Common Methods of Hashing

Note: we assume that keys are always first converted to integers.

A good hashing function is
  1. fast to compute
  2. produces a near-uniform distribution of the keys over the set of table index values. (This is a case where creamy peanut butter is superior to chunky.)
The Collision Problem: A collision occurs if two different keys hash to the same address in the table. H(key1) = H(key2) but key1 != key2.

The important operations are search, insert, and delete. The object is to get near O(1) performance on all these operations.

Compared to a binary search tree implementation, hash tables are not as versatile for implementing a dictionary. For example hashing does not support an efficient traversal in key order. Also hash tables are subject to overloading. If too many keys are added performance degrades severely. Many common implementations rely on static memory allocation.

The fundamental property of hashing is near "associative access" -- Address(object) = H(key value). Hash function H maps the key space to the table address space.

It is possible to create a "perfect" (no collisions) hash function if all keys are known in advance. This guarantees O(1) search. Problems with that: it is very time-consuming to create the hash function, and there are applications where it is impossible to know all the keys in advance.

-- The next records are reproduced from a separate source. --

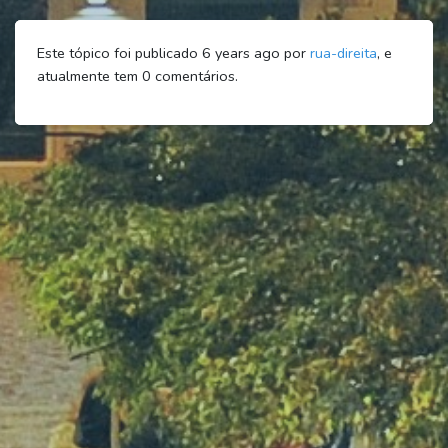
Este tópico foi publicado 6 years ago por
rua-direita
, e
atualmente tem
0
comentários.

Normally a compromise method is used involving a hash function that generates a table address and possibly some additional searching.

Digit Selection Hash:

Suppose the key is a social security number such as 987-65-4321. The hash function could choose the last three digits 321 or use the 3rd, 5th, and 8th digits: 752

The digits selected must be 'random' - no patterns that would increase the number of collisions.

It is often worthwhile to analyze the key population in advance. Choose digits yielding the most uniform distribution. (Learn about statistics.) Common sense usually suffices. Realize that correlations among digits are possible. For example, if we look at the first three digits of the social security numbers of people who live in Stanislaus county, we will find many instances of a certain few patterns, and low concentrations of most patterns - thus hashing by the first three digits of the social security number is not a good idea. On the other hand the last three or four digits of the social security number tends to be a very good hash function.

Division Hash

H(key) = key mod m (the remainder on division by m). This yields a hash value between 0 and m-1 (inclusive).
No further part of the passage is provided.